» RECORDS TO PROCESS
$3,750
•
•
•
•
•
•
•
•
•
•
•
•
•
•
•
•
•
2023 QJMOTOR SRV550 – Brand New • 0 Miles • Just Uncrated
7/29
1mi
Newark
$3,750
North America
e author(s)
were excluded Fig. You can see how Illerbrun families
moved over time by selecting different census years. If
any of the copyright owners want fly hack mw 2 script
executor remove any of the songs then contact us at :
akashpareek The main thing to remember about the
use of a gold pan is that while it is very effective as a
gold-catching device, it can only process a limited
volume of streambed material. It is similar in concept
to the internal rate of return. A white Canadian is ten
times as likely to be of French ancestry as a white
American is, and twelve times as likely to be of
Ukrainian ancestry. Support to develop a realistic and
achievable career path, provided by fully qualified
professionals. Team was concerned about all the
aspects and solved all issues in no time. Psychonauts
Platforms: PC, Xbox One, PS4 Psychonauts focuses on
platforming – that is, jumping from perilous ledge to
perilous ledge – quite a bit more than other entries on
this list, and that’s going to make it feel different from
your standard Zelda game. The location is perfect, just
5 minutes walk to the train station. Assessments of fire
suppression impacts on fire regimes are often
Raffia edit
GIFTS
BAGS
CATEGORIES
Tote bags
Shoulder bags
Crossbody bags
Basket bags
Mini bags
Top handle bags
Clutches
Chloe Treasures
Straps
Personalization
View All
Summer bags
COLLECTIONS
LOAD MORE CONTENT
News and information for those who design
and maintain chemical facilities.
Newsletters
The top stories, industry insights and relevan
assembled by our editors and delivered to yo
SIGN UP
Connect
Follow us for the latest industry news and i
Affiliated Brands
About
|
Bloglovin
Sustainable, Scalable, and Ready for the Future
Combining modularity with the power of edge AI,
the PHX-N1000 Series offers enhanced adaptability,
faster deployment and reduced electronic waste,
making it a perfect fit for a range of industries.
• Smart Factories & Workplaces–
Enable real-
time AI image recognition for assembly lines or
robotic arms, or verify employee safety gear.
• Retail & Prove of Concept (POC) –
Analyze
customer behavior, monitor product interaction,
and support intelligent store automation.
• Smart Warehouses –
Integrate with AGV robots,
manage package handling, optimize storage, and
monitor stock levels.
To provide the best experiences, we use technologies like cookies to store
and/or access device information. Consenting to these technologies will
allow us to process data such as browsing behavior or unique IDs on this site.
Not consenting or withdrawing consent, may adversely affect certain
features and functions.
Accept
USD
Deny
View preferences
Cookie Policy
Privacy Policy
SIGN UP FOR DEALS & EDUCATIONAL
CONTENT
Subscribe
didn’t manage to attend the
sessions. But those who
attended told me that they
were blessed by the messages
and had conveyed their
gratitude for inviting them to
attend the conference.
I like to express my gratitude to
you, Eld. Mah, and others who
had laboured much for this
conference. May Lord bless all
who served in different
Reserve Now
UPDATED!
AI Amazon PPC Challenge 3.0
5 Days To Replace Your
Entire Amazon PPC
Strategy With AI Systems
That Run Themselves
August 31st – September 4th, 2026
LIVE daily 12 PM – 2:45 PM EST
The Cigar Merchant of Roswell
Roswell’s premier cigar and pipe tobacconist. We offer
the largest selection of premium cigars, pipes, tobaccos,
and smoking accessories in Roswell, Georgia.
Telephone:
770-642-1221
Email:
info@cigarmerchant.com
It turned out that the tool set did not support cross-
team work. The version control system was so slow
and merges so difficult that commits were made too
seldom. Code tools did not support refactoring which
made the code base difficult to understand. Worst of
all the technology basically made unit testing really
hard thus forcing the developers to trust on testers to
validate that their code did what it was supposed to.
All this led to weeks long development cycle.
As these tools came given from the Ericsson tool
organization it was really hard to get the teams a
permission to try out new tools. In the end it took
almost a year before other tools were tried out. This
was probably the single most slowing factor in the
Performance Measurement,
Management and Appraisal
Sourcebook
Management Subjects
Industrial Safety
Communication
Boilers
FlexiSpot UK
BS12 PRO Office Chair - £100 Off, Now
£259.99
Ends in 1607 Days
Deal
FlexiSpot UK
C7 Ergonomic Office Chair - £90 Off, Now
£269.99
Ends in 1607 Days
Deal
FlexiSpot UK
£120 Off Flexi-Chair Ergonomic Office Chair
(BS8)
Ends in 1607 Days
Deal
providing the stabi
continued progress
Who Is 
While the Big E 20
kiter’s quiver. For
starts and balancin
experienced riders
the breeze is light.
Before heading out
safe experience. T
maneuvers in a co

» TASK STATEMENT
Output the records above exactly, from their first line through the line that contains "platforming – that", and add nothing.

» REPLY TO THE EXERCISE
$3,750
•
•
•
•
•
•
•
•
•
•
•
•
•
•
•
•
•
2023 QJMOTOR SRV550 – Brand New • 0 Miles • Just Uncrated
7/29
1mi
Newark
$3,750
North America
e author(s)
were excluded Fig. You can see how Illerbrun families
moved over time by selecting different census years. If
any of the copyright owners want fly hack mw 2 script
executor remove any of the songs then contact us at :
akashpareek The main thing to remember about the
use of a gold pan is that while it is very effective as a
gold-catching device, it can only process a limited
volume of streambed material. It is similar in concept
to the internal rate of return. A white Canadian is ten
times as likely to be of French ancestry as a white
American is, and twelve times as likely to be of
Ukrainian ancestry. Support to develop a realistic and
achievable career path, provided by fully qualified
professionals. Team was concerned about all the
aspects and solved all issues in no time. Psychonauts
Platforms: PC, Xbox One, PS4 Psychonauts focuses on
platforming – that is, jumping from perilous ledge to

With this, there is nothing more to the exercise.